Eat well, hydrate & maintain good gut health
Perhaps the biggest lifestyle change I’ve made is to my diet. Pre-surgical menopause my diet consisted of a lot of crisps and wine, though enjoyable not sustainable and I certainly can’t do that now! I paid to see a nutritionist 3 months after my hysterectomy and made changes to my diet that have become a normal part of my life. I still see her occasionally when I need to tweak a few things. I avoid processed foods, I eat a lot of salad, vegetables and fruit. It’s so important to take some time to learn how to look after your gut health too as this has a knock-on effect with how you feel overall. I drink a lot of water! I completely avoid caffeine; rarely do I drink fizzy drinks and it is even rarer that I drink any alcohol as I don’t tolerate it well. I don’t consume a lot of sugar, managing blood sugar levels by including protein in every meal and snack really does help with my moods.

Self-Care
Take time out for you and don’t feel guilty about it. Whether it’s a walk, a relaxing bath, seeing a friend, whatever it is - do it! Do something that makes you happy and relaxed every day. Simple little things like shutting yourself away in a relaxing bath for a little while can help you re-charge. It’s so easy to put everyone else first and neglect yourself, especially in a family household with so much going off. Don’t neglect couples’ time with your partner. It helps keep the relationship healthy – I have a bath with my wife nearly every night – it’s a great way to unwind together uninterrupted and chat about your day.

Communication
Sounds simple but talk to people and let them know you’re having a bad day.

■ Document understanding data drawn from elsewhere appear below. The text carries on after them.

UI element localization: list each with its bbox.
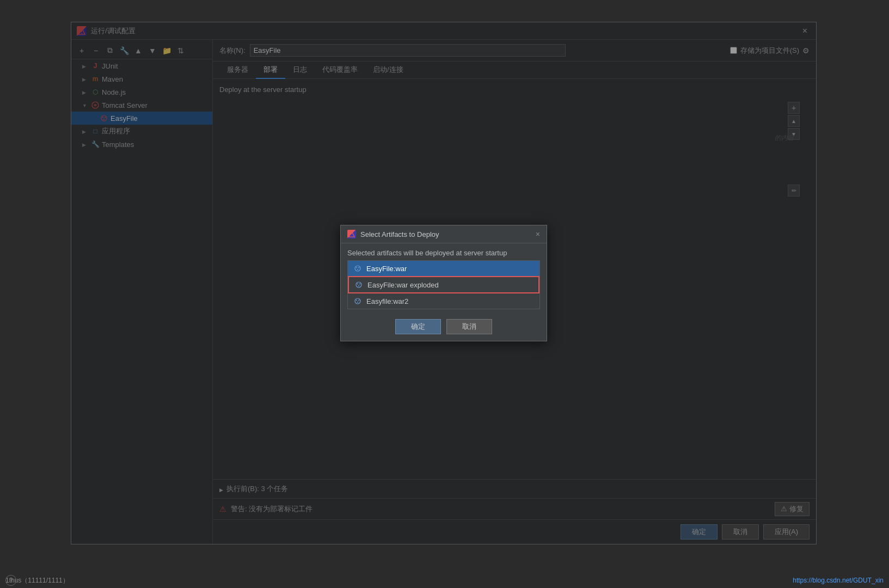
svg-point-15 bbox=[359, 284, 360, 285]
dialog-close-button[interactable]: × bbox=[536, 230, 540, 238]
svg-point-14 bbox=[357, 284, 358, 285]
svg-point-19 bbox=[358, 300, 359, 301]
dialog-title-bar: Select Artifacts to Deploy × bbox=[341, 225, 547, 243]
artifact-item-0[interactable]: EasyFile:war bbox=[348, 261, 539, 276]
main-window: 运行/调试配置 × + − ⧉ 🔧 ▲ ▼ 📁 ⇅ J JUnit bbox=[71, 22, 817, 544]
select-artifacts-dialog: Select Artifacts to Deploy × Selected ar… bbox=[340, 225, 547, 341]
artifact-icon-2 bbox=[353, 297, 362, 305]
artifact-label-0: EasyFile:war bbox=[366, 265, 407, 273]
status-right-text: https://blog.csdn.net/GDUT_xin bbox=[793, 577, 884, 584]
svg-marker-8 bbox=[349, 231, 354, 237]
dialog-ok-button[interactable]: 确定 bbox=[395, 319, 441, 334]
svg-point-18 bbox=[356, 300, 357, 301]
help-button[interactable]: ? bbox=[5, 575, 16, 586]
dialog-title-icon bbox=[347, 230, 356, 238]
artifact-icon-0 bbox=[353, 264, 362, 273]
dialog-title-left: Select Artifacts to Deploy bbox=[347, 230, 439, 238]
svg-point-9 bbox=[355, 266, 360, 271]
svg-point-13 bbox=[356, 282, 361, 287]
svg-point-11 bbox=[358, 267, 359, 268]
svg-point-17 bbox=[355, 298, 360, 304]
svg-point-10 bbox=[356, 267, 357, 268]
artifact-label-1: EasyFile:war exploded bbox=[367, 281, 439, 289]
artifact-list: EasyFile:war EasyFile:war exploded bbox=[347, 260, 540, 309]
dialog-title-text: Select Artifacts to Deploy bbox=[360, 230, 439, 238]
svg-point-20 bbox=[357, 302, 358, 303]
artifact-item-2[interactable]: Easyfile:war2 bbox=[348, 293, 539, 309]
status-bar: 1mus（11111/1111） https://blog.csdn.net/G… bbox=[0, 573, 889, 588]
artifact-label-2: Easyfile:war2 bbox=[366, 297, 408, 305]
artifact-item-1[interactable]: EasyFile:war exploded bbox=[348, 276, 539, 293]
artifact-icon-1 bbox=[354, 280, 363, 289]
dialog-cancel-button[interactable]: 取消 bbox=[446, 319, 492, 334]
dialog-overlay: Select Artifacts to Deploy × Selected ar… bbox=[71, 22, 816, 544]
dialog-subtitle: Selected artifacts will be deployed at s… bbox=[341, 243, 547, 260]
dialog-buttons: 确定 取消 bbox=[341, 315, 547, 341]
svg-point-12 bbox=[357, 269, 358, 270]
svg-point-16 bbox=[358, 285, 359, 286]
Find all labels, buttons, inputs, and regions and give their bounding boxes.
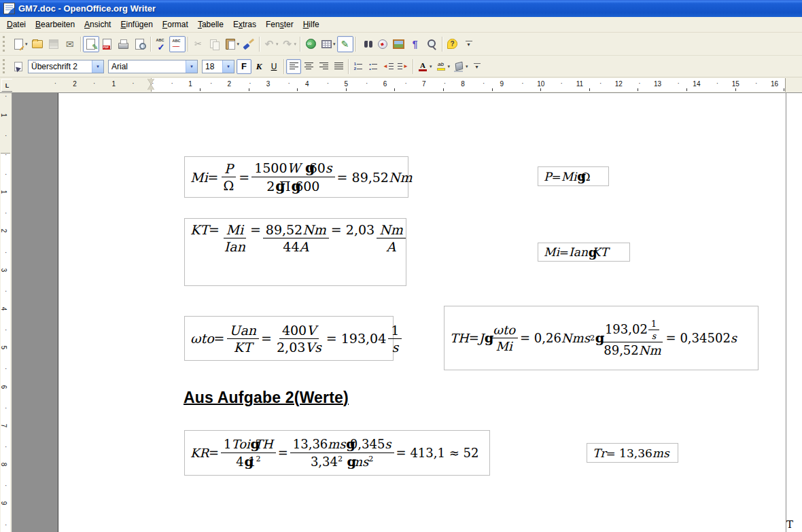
formula-text: s	[385, 437, 391, 451]
justify-button[interactable]	[331, 59, 346, 74]
formula-p[interactable]: P = MigΩ	[538, 166, 609, 186]
align-center-button[interactable]	[301, 59, 316, 74]
menu-einfgen[interactable]: Einfügen	[116, 18, 157, 31]
open-button[interactable]	[29, 36, 46, 52]
find-replace-button[interactable]	[358, 36, 374, 52]
font-color-dropdown-arrow[interactable]: ▾	[430, 64, 432, 69]
formula-mi[interactable]: Mi = PΩ = 1500W g60s2gΠg600 = 89,52Nm	[184, 156, 408, 198]
background-color-button[interactable]: ▾	[451, 59, 470, 74]
font-name-dropdown[interactable]: ▼	[186, 60, 197, 73]
underline-button[interactable]: U	[266, 59, 281, 74]
ruler-tick: ·	[132, 79, 134, 87]
copy-icon	[209, 38, 221, 50]
paragraph-style-value: Überschrift 2	[29, 62, 80, 71]
styles-window-button[interactable]	[11, 59, 26, 74]
menu-datei[interactable]: Datei	[2, 18, 31, 31]
align-right-button[interactable]	[316, 59, 331, 74]
formula-text: 44	[283, 239, 299, 254]
bold-button[interactable]: F	[237, 59, 251, 74]
ruler-number: 12	[615, 80, 623, 88]
insert-table-dropdown-arrow[interactable]: ▾	[333, 41, 336, 47]
page-preview-button[interactable]	[132, 36, 148, 52]
formula-kt[interactable]: KT = MiIan = 89,52Nm44A = 2,03NmA	[184, 218, 406, 286]
help-button[interactable]	[444, 36, 461, 52]
toolbar-options-2-button[interactable]: ▾	[470, 59, 485, 74]
font-color-button[interactable]: A▾	[415, 59, 434, 74]
toolbar-grip[interactable]	[3, 36, 8, 52]
draw-functions-button[interactable]: ✎	[337, 36, 353, 52]
insert-table-button[interactable]: ▾	[319, 36, 337, 52]
menu-hilfe[interactable]: Hilfe	[298, 18, 324, 31]
find-replace-icon	[360, 38, 372, 50]
ruler-number: 6	[0, 385, 7, 389]
horizontal-ruler[interactable]: 2112345678910111213141516···············…	[12, 77, 802, 92]
hyperlink-button[interactable]	[302, 36, 319, 52]
align-left-button[interactable]	[286, 59, 301, 74]
vertical-ruler[interactable]: 112345678910·············	[0, 93, 12, 532]
ruler-number: 2	[0, 229, 7, 233]
fraction: 89,52Nm44A	[263, 222, 329, 254]
menu-tabelle[interactable]: Tabelle	[193, 18, 228, 31]
redo-dropdown-arrow[interactable]: ▾	[294, 41, 297, 47]
formula-text: 3,34	[311, 455, 338, 469]
paragraph-style-dropdown[interactable]: ▼	[92, 60, 103, 73]
zoom-button[interactable]	[423, 36, 440, 52]
increase-indent-button[interactable]	[396, 59, 411, 74]
toolbar-separator	[442, 37, 442, 52]
menu-ansicht[interactable]: Ansicht	[80, 18, 116, 31]
formula-text: Nm	[389, 170, 413, 185]
font-size-combobox[interactable]: 18 ▼	[202, 60, 234, 73]
align-right-icon	[319, 63, 328, 70]
formula-tr[interactable]: Tr = 13,36ms	[587, 443, 678, 463]
menu-extras[interactable]: Extras	[228, 18, 261, 31]
toolbar-options-button[interactable]: ▾	[461, 36, 477, 52]
menu-fenster[interactable]: Fenster	[261, 18, 298, 31]
paste-button[interactable]: ▾	[223, 36, 241, 52]
paragraph-style-combobox[interactable]: Überschrift 2 ▼	[28, 60, 104, 73]
autospellcheck-button[interactable]	[169, 36, 186, 52]
nonprinting-characters-button[interactable]: ¶	[407, 36, 423, 52]
edit-file-button[interactable]	[83, 36, 99, 52]
new-document-dropdown-arrow[interactable]: ▾	[25, 41, 28, 47]
formula-text: =	[214, 331, 225, 346]
spellcheck-button[interactable]	[153, 36, 169, 52]
ruler-tab-stop	[638, 88, 638, 91]
save-button	[46, 36, 62, 52]
fraction: 400V2,03Vs	[274, 323, 324, 355]
indent-marker-top[interactable]	[147, 79, 154, 84]
numbered-list-button[interactable]	[351, 59, 366, 74]
send-email-button[interactable]: ✉	[62, 36, 78, 52]
gallery-button[interactable]	[391, 36, 407, 52]
paste-dropdown-arrow[interactable]: ▾	[237, 41, 240, 47]
export-pdf-button[interactable]	[99, 36, 116, 52]
formula-text: 193,02	[605, 322, 648, 336]
highlighting-dropdown-arrow[interactable]: ▾	[448, 64, 451, 69]
tab-type-selector[interactable]: L	[1, 79, 13, 92]
formula-th[interactable]: TH = JgωtoMi = 0,26Nms2 g193,021s89,52Nm…	[444, 306, 759, 370]
italic-button[interactable]: K	[251, 59, 266, 74]
navigator-button[interactable]	[374, 36, 391, 52]
menu-bearbeiten[interactable]: Bearbeiten	[31, 18, 80, 31]
decrease-indent-button[interactable]	[381, 59, 396, 74]
formula-text: W	[287, 160, 305, 175]
print-button[interactable]	[116, 36, 132, 52]
formula-mi-ian[interactable]: Mi = IangKT	[538, 243, 630, 262]
formula-kr[interactable]: KR = 1ToigTH4g12 = 13,36msg0,345s3,342 g…	[184, 430, 490, 476]
bullet-list-button[interactable]	[366, 59, 381, 74]
cut-button: ✂	[190, 36, 207, 52]
document-page[interactable]: Aus Aufgabe 2(Werte) Mi = PΩ = 1500W g60…	[58, 93, 786, 532]
document-heading[interactable]: Aus Aufgabe 2(Werte)	[184, 389, 349, 407]
formula-text: 2	[266, 179, 275, 194]
indent-marker-bottom[interactable]	[147, 84, 154, 90]
menu-format[interactable]: Format	[158, 18, 193, 31]
highlighting-button[interactable]: ab▾	[434, 59, 452, 74]
font-size-dropdown[interactable]: ▼	[222, 60, 234, 73]
formula-wto[interactable]: ωto = UanKT = 400V2,03Vs = 193,041s	[184, 316, 394, 361]
format-paintbrush-button[interactable]	[241, 36, 257, 52]
background-color-dropdown-arrow[interactable]: ▾	[466, 64, 468, 69]
print-icon	[118, 38, 130, 50]
new-document-button[interactable]: ▾	[11, 36, 29, 52]
toolbar-grip[interactable]	[3, 59, 8, 74]
undo-dropdown-arrow[interactable]: ▾	[276, 41, 279, 47]
font-name-combobox[interactable]: Arial ▼	[108, 60, 198, 73]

If you don’t want to talk, text! I talk a lot to my wife to try and help her understand how I’m feeling and what’s bothering me when I’m feeling irritable. I also tell my boss. I realise I’m lucky to have that relationship with him, but it really does help to try and get people to understand why you are behaving the way you are on those bad days. If I say to the kids I’m feeling very irritable they’ll steer well clear, to help me and for their own good!

Sleep
Admittedly HRT has been a saviour for me in terms of better sleep. I suffered terrible insomnia after my surgery which had such a knock-on effect in my daily life. I know some women who have found it helpful to take a good quality magnesium supplement to help with sleep. If you look after yourself properly you’re going to give yourself a better chance of sleeping well. Anyone would be snappy and irritable if they’d only had a couple of hours sleep tossing and turning all night so you can imagine how bad you’re going to be when you’re menopausal!